Does reporting for work require physically showing up at the place ready to work? The Ninth Circuit just confronted this issue. It decided that California’s Wage Order No. 7-2001 does not require an employee to report to work in person in order to qualify for reporting time pay. No physical presence is required. Although this case does not directly implicate the variety of remote and virtual work arrangements that have been instituted in light of the current public health crisis, it is natural to read this opinion with the news of the day in mind.
The basic facts are these. Alexia Herrera filed a putative class action against California retailer Zumiez Inc., alleging that it failed to compensate her for reporting time pay when she participated in the company’s mandatory call-in protocol. As alleged, that protocol requires that employees scheduled for call-in shifts must call the manager 30–60 minutes in advance of the shift (if the employee has not worked the previous shift) or communicate with the manager at the end of the previous shift (if the call-in shift follows another shift). The employee must be available to work the call-in shift if needed. Yet she alleges that if the manager does not need the employee for the call-in shift, the employee is not paid any reporting time pay. (The wage order says that “[e]ach workday an employee is required to report for work and does report, but is not put to work or is furnished less than half said employee’s usual or scheduled day’s work, the employee shall be paid for half the usual or scheduled day’s work” in an amount no less than two hours’ wages and no more than four hours’ wages.) Herrera’s complaint also included related claims for failure to pay minimum wage and for indemnification for phone call expenses related to participation in the call-in protocol.
Zumiez moved for judgment on the pleadings, which the district court denied. The court did agree to certify the issue pursuant to 28 U.S.C. § 1292(b). A petition for permission to appeal the interlocutory order was filed, and the Ninth Circuit granted the petition.
While the appeal was pending, the legal landscape changed. The California Court of Appeal (Second District) issued its decision in Ward v. Tilly’s, Inc. In a similar case, the state intermediate appellate court held (in a 2–1 decision) that reporting time pay must be paid. The Ward court looked beyond the plain language of the reporting time pay provision, deciding that “the text of Wage Order 7, alone, is not determinative of the question.” That court also addressed regulatory history, purpose, and public policy arguments. Its conclusion is reflected in the following holding: “[A]n employee need not necessarily physically appear at the workplace to ‘report for work.’ Instead, ‘reporting for work’ within the meaning of the wage order is best understood as presenting oneself as ordered. ‘Report for work,’ in other words … is defined by the party who directs the manner in which the employee is to present himself or herself for work — that is, by the employer.”

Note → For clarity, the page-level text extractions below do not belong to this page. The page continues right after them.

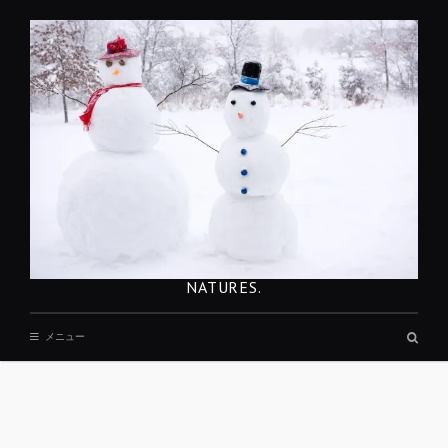
コ
ン
テ
ン
ツ
へ
移
動
NATURES.
検
メニュー
索
ボ
ッ
ク
ス
REST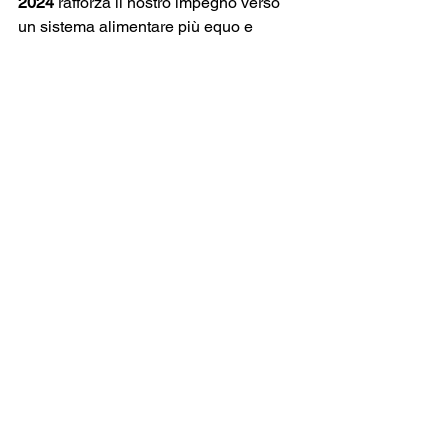
2024
 rafforza il nostro impegno verso 
un sistema alimentare più equo e 
sostenibile, e ci motiva a lavorare 
ancora più duramente per offrire 
prodotti che rispettano l’ambiente e 
valorizzano le risorse alimentari.
Ringraziamo Carrefour per questo 
riconoscimento e per la piattaforma che 
ci ha dato per condividere la nostra 
visione di un futuro più sostenibile. 
Siamo pronti a fare la nostra parte e a 
continuare questo viaggio verso un 
mondo dove ogni risorsa alimentare ha 
un valore.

The Ninth Circuit then determined, in light of finding no “persuasive data” that the California Supreme Court would decide the case differently, that it must follow the Ward court’s lead. It therefore affirmed the district court’s denial of the motion for judgment on the pleadings (except for the indemnification claim, which it stated might be amended to include more specific allegations).
The case is interesting in its own right, but there are some procedural aspects to the case that make it especially notable for practitioners.
First, the Ninth Circuit rejected the request by Zumiez that it certify the question to the California Supreme Court. The panel explained that (1) the state supreme court denied review in the Ward case; (2) there are no conflicting California Courts of Appeal decisions; and (3) “we have no reason to doubt that the California Supreme Court would reach an outcome consistent with Ward.”
Second, the Ninth Circuit panel decided to publish this decision as a precedential opinion.
Taken together, these two facts (no certification and publication) create a potential dilemma for practitioners in the future. Although the federal panel’s decision will not bind California state courts, it will bind federal district courts in the Ninth Circuit. Thus, Judge Nelson concurred but suggested that “the more prudent course would be not to publish an opinion in this case.” He explained his concern as follows:
The problem, I fear, is that our decision to publish will preclude California courts from telling us if we got it wrong. This published opinion may incentivize future plaintiffs to bring their state law cases in federal court, where the outcome is likely to be more favorable and more certain. This incentive, in turn, could prevent cases from percolating in the California state courts, foreclosing the state courts from weighing in on the issue. If California state courts are deprived the opportunity to provide “subsequent indication [to us] … that our interpretation [of California law] was incorrect,” cooperative judicial federalism is undermined.
At a minimum, Judge Nelson’s concerns raise a question whether defense counsel would want to remove the next one of these cases, if any, a plaintiff might choose to file in state court. While these kinds of nuanced tactical issues might escape consideration at the time of deciding whether to remove a class action, a practitioner might do well to take them into account in these circumstances.
Herrera v. Zumiez, Inc., No. 18-15135 (9th Cir. Mar. 19, 2020).